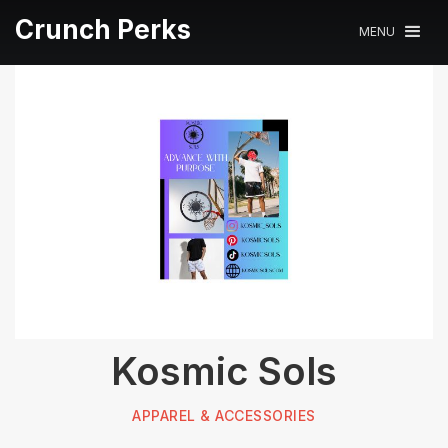
Crunch Perks
MENU
Kosmic Sols
APPAREL & ACCESSORIES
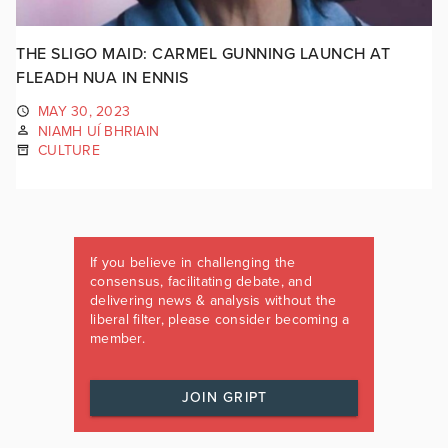
THE SLIGO MAID: CARMEL GUNNING LAUNCH AT
FLEADH NUA IN ENNIS
MAY 30, 2023
NIAMH UÍ BHRIAIN
CULTURE
If you believe in challenging the
consensus, facilitating debate, and
delivering news & analysis without the
liberal filter, please consider becoming a
member.
JOIN GRIPT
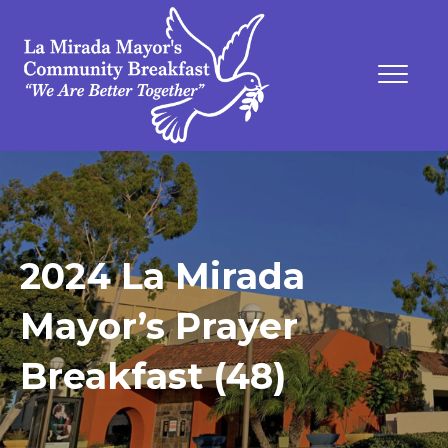
2024 La Mirada
Mayor’s Prayer
Breakfast (48)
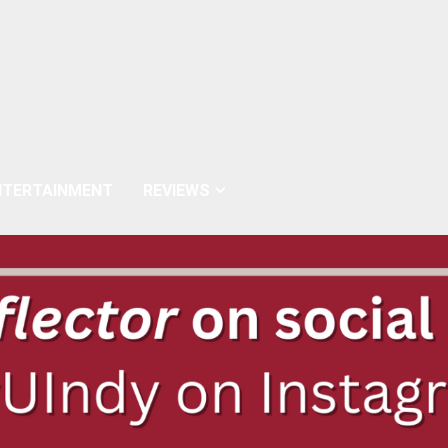
NTERTAINMENT
REVIEWS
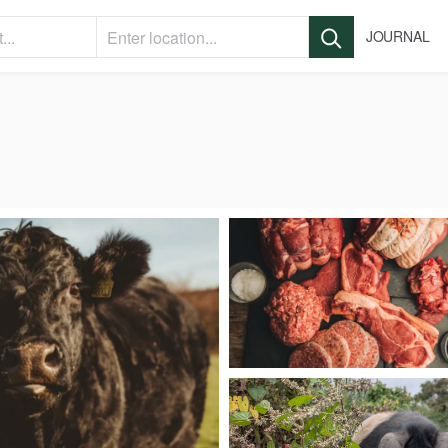
JOURNAL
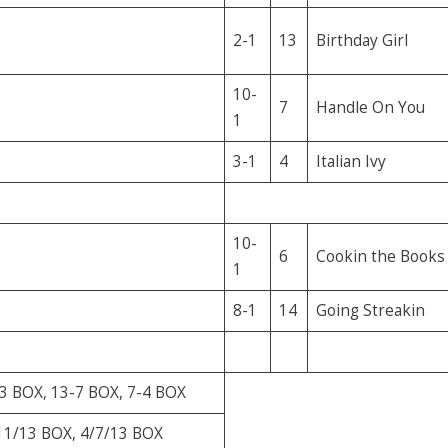
2-1
13
Birthday Girl
10-
7
Handle On You
1
3-1
4
Italian Ivy
10-
6
Cookin the Books
1
8-1
14
Going Streakin
3 BOX, 13-7 BOX, 7-4 BOX
11/13 BOX, 4/7/13 BOX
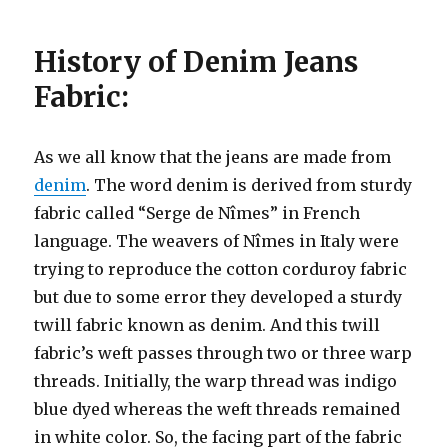
History of Denim Jeans
Fabric:
As we all know that the jeans are made from
denim
. The word denim is derived from sturdy
fabric called “Serge de Nîmes” in French
language. The weavers of Nîmes in Italy were
trying to reproduce the cotton corduroy fabric
but due to some error they developed a sturdy
twill fabric known as denim. And this twill
fabric’s weft passes through two or three warp
threads. Initially, the warp thread was indigo
blue dyed whereas the weft threads remained
in white color. So, the facing part of the fabric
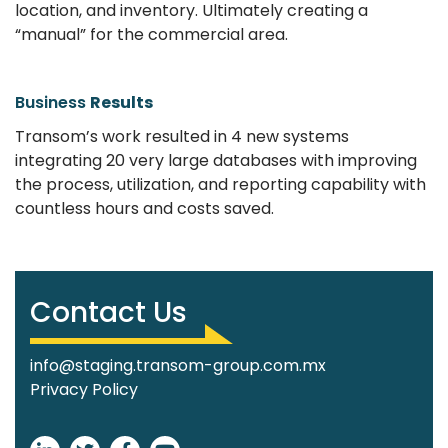
location, and inventory. Ultimately creating a
“manual” for the commercial area.
Business
Results
Transom’s work resulted in 4 new systems
integrating 20 very large databases with improving
the process, utilization, and reporting capability with
countless hours and costs saved.
Contact Us
info@staging.transom-group.com.mx
Privacy Policy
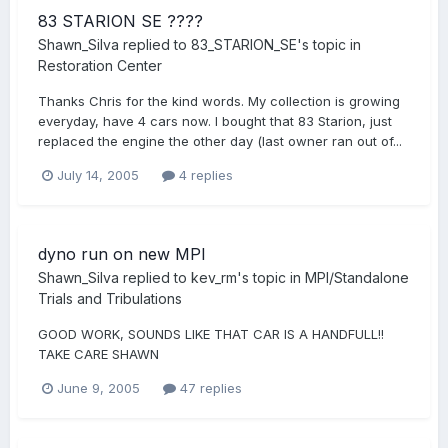
83 STARION SE ????
Shawn_Silva
replied to
83_STARION_SE
's topic in
Restoration Center
Thanks Chris for the kind words. My collection is growing
everyday, have 4 cars now. I bought that 83 Starion, just
replaced the engine the other day (last owner ran out of...
July 14, 2005
4 replies
dyno run on new MPI
Shawn_Silva
replied to
kev_rm
's topic in
MPI/Standalone
Trials and Tribulations
GOOD WORK, SOUNDS LIKE THAT CAR IS A HANDFULL!!
TAKE CARE SHAWN
June 9, 2005
47 replies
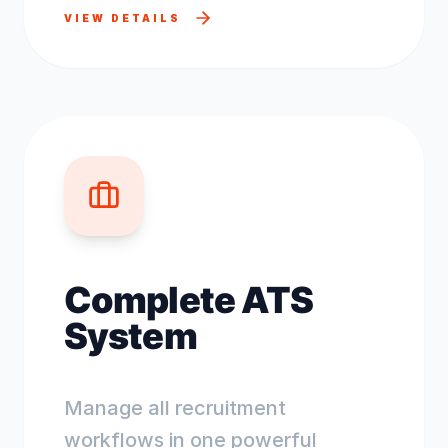
VIEW DETAILS
Complete ATS
System
Manage all recruitment
workflows in one powerful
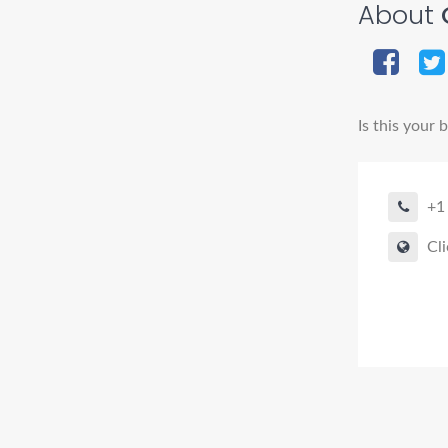
About
Is this your 
+1
Cli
# # # # #
- [BRIEF]: Your answer must be the records above, word for word, with every picture left out.

- [REPLY TO THE EXERCISE]:
Crunch Perks
MENU
Kosmic Sols
APPAREL & ACCESSORIES
THE SLIGO MAID: CARMEL GUNNING LAUNCH AT
FLEADH NUA IN ENNIS
MAY 30, 2023
NIAMH UÍ BHRIAIN
CULTURE
If you believe in challenging the
consensus, facilitating debate, and
delivering news & analysis without the
liberal filter, please consider becoming a
member.
JOIN GRIPT
2024 La Mirada
Mayor’s Prayer
Breakfast (48)
NTERTAINMENT
REVIEWS
JOURNAL
2-1
13
Birthday Girl
10-
7
Handle On You
1
3-1
4
Italian Ivy
10-
6
Cookin the Books
1
8-1
14
Going Streakin
3 BOX, 13-7 BOX, 7-4 BOX
11/13 BOX, 4/7/13 BOX
History of Denim Jeans
Fabric:
As we all know that the jeans are made from
denim
. The word denim is derived from sturdy
fabric called “Serge de Nîmes” in French
language. The weavers of Nîmes in Italy were
trying to reproduce the cotton corduroy fabric
but due to some error they developed a sturdy
twill fabric known as denim. And this twill
fabric’s weft passes through two or three warp
threads. Initially, the warp thread was indigo
blue dyed whereas the weft threads remained
in white color. So, the facing part of the fabric
location, and inventory. Ultimately creating a
“manual” for the commercial area.
Business
Results
Transom’s work resulted in 4 new systems
integrating 20 very large databases with improving
the process, utilization, and reporting capability with
countless hours and costs saved.
Contact Us
info@staging.transom-group.com.mx
Privacy Policy
83 STARION SE ????
Shawn_Silva
replied to
83_STARION_SE
's topic in
Restoration Center
Thanks Chris for the kind words. My collection is growing
everyday, have 4 cars now. I bought that 83 Starion, just
replaced the engine the other day (last owner ran out of...
July 14, 2005
4 replies
dyno run on new MPI
Shawn_Silva
replied to
kev_rm
's topic in
MPI/Standalone
Trials and Tribulations
GOOD WORK, SOUNDS LIKE THAT CAR IS A HANDFULL!!
TAKE CARE SHAWN
June 9, 2005
47 replies
VIEW DETAILS
Complete ATS
System
Manage all recruitment
workflows in one powerful
About
Is this your 
+1
Cli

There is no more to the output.